(Material for this exercise)

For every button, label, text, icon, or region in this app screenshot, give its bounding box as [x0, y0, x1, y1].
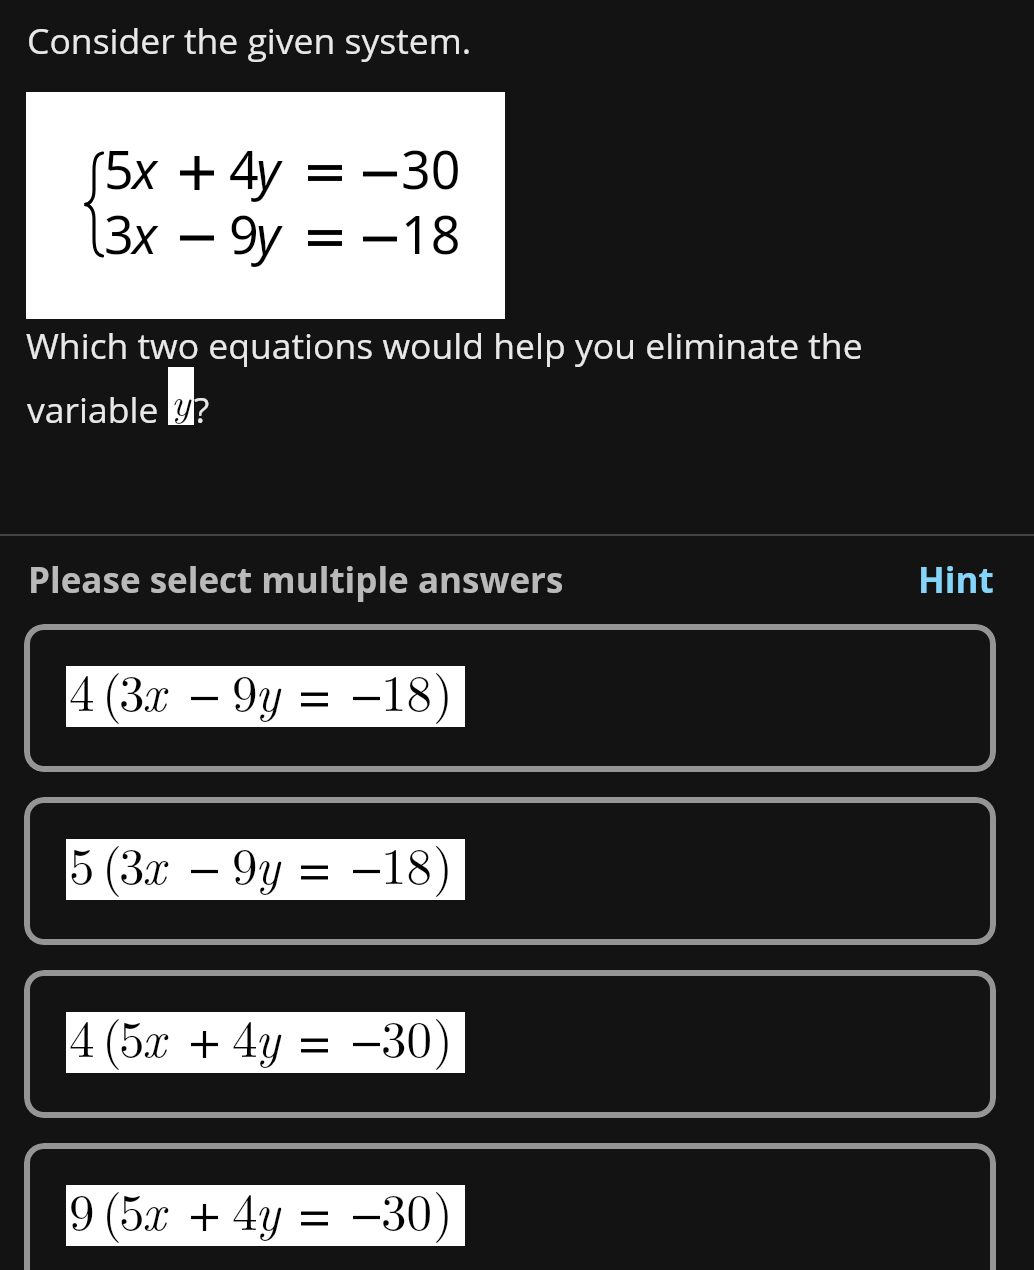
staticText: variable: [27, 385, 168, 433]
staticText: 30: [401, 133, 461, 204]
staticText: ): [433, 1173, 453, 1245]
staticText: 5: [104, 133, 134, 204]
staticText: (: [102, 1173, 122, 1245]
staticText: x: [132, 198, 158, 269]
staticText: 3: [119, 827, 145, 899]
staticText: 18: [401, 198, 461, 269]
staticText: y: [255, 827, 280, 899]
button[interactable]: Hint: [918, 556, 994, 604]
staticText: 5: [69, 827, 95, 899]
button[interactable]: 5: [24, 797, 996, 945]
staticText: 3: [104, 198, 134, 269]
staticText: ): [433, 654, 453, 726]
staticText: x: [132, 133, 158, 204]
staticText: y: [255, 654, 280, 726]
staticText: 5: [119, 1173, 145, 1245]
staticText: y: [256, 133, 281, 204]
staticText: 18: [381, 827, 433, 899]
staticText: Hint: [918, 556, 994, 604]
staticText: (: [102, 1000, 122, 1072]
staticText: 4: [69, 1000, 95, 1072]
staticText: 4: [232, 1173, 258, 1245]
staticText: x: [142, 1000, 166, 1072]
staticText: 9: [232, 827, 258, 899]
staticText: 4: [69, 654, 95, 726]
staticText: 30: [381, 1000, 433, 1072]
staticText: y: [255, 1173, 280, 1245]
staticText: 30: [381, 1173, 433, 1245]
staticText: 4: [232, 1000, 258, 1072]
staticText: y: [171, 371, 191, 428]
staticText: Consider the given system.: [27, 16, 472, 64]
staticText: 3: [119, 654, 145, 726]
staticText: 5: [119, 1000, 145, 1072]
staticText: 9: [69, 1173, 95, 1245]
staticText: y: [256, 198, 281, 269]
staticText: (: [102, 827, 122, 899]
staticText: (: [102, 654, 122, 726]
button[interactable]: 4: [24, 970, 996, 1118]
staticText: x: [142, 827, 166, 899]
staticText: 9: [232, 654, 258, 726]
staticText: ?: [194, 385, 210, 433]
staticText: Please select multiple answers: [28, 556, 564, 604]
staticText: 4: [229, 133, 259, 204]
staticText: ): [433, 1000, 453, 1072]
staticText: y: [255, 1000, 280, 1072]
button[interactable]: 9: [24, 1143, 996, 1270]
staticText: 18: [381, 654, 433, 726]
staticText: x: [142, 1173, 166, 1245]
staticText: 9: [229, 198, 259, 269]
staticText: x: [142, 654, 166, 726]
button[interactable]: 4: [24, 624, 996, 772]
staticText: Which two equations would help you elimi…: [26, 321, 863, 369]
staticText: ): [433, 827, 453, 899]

(End Material for this exercise)
(Material for this exercise)

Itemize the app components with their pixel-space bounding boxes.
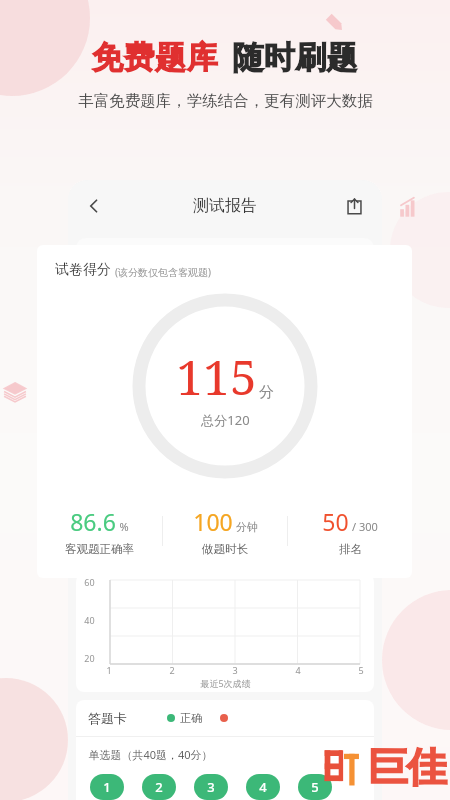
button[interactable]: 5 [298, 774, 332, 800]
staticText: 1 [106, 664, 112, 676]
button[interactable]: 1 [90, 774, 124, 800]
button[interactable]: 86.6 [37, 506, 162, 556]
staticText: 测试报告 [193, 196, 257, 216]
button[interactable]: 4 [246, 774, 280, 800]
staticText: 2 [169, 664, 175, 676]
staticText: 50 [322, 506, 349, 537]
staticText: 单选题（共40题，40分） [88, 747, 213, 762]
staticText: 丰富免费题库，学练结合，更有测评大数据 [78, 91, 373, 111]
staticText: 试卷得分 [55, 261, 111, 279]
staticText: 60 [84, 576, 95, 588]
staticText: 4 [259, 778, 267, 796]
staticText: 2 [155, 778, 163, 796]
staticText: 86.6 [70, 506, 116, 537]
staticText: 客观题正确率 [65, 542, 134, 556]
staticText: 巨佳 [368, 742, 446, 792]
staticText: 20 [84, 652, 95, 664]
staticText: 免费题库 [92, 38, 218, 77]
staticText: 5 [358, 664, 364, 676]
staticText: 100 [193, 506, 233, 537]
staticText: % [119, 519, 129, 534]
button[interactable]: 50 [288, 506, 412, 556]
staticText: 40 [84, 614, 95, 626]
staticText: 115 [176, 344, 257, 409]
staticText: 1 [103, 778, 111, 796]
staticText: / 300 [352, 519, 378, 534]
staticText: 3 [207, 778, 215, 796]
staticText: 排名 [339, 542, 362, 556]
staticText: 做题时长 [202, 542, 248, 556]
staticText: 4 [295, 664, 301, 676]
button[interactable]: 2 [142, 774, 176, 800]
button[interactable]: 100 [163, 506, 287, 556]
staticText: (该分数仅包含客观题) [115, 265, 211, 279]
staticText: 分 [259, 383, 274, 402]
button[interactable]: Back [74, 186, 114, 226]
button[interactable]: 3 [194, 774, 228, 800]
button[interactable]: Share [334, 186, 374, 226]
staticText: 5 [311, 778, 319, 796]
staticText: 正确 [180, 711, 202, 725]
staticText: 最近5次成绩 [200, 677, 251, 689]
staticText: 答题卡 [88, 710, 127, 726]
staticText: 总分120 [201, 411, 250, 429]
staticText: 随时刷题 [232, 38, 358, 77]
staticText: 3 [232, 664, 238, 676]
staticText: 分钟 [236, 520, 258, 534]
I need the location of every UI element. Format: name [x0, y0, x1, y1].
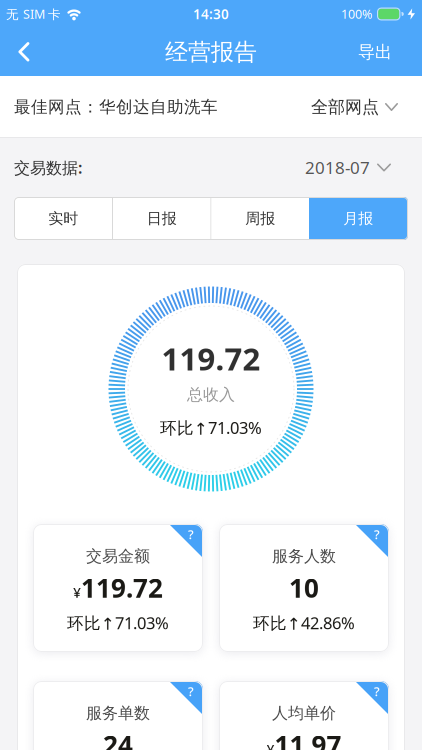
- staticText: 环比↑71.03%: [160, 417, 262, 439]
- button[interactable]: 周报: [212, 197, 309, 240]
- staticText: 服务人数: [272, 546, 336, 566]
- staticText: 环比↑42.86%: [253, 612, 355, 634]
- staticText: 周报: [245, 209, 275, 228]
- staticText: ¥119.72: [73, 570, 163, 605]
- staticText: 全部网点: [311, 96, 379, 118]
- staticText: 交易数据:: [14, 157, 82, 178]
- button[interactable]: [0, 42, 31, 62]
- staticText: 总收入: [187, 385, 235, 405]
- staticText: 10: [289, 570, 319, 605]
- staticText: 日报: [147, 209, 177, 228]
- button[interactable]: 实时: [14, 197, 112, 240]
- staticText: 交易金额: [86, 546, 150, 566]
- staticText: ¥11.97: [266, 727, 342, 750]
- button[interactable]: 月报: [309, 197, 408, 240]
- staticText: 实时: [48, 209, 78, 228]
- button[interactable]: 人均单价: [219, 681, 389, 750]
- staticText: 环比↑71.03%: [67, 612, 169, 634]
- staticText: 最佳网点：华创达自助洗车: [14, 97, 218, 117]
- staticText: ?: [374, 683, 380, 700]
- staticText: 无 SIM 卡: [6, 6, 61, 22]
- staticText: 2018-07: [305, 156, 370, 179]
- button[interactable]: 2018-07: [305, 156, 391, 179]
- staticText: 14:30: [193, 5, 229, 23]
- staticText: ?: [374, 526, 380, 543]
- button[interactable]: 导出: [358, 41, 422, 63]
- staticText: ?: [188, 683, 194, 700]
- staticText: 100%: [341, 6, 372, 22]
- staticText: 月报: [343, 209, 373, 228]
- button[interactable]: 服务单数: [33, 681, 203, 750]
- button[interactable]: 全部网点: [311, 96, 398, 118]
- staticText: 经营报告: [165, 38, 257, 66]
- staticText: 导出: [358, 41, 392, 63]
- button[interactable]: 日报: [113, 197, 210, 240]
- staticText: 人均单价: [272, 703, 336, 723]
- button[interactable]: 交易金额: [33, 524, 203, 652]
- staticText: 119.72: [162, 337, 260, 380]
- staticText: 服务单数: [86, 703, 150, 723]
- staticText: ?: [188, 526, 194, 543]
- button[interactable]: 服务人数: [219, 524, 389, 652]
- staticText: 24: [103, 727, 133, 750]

(End Material for this exercise)

[Exercise instructions]:
Search the data above for lines holding "全部网点" and copy each of them.

[Answer section]:
- staticText: 全部网点: [311, 96, 379, 118]
- button[interactable]: 全部网点: [311, 96, 398, 118]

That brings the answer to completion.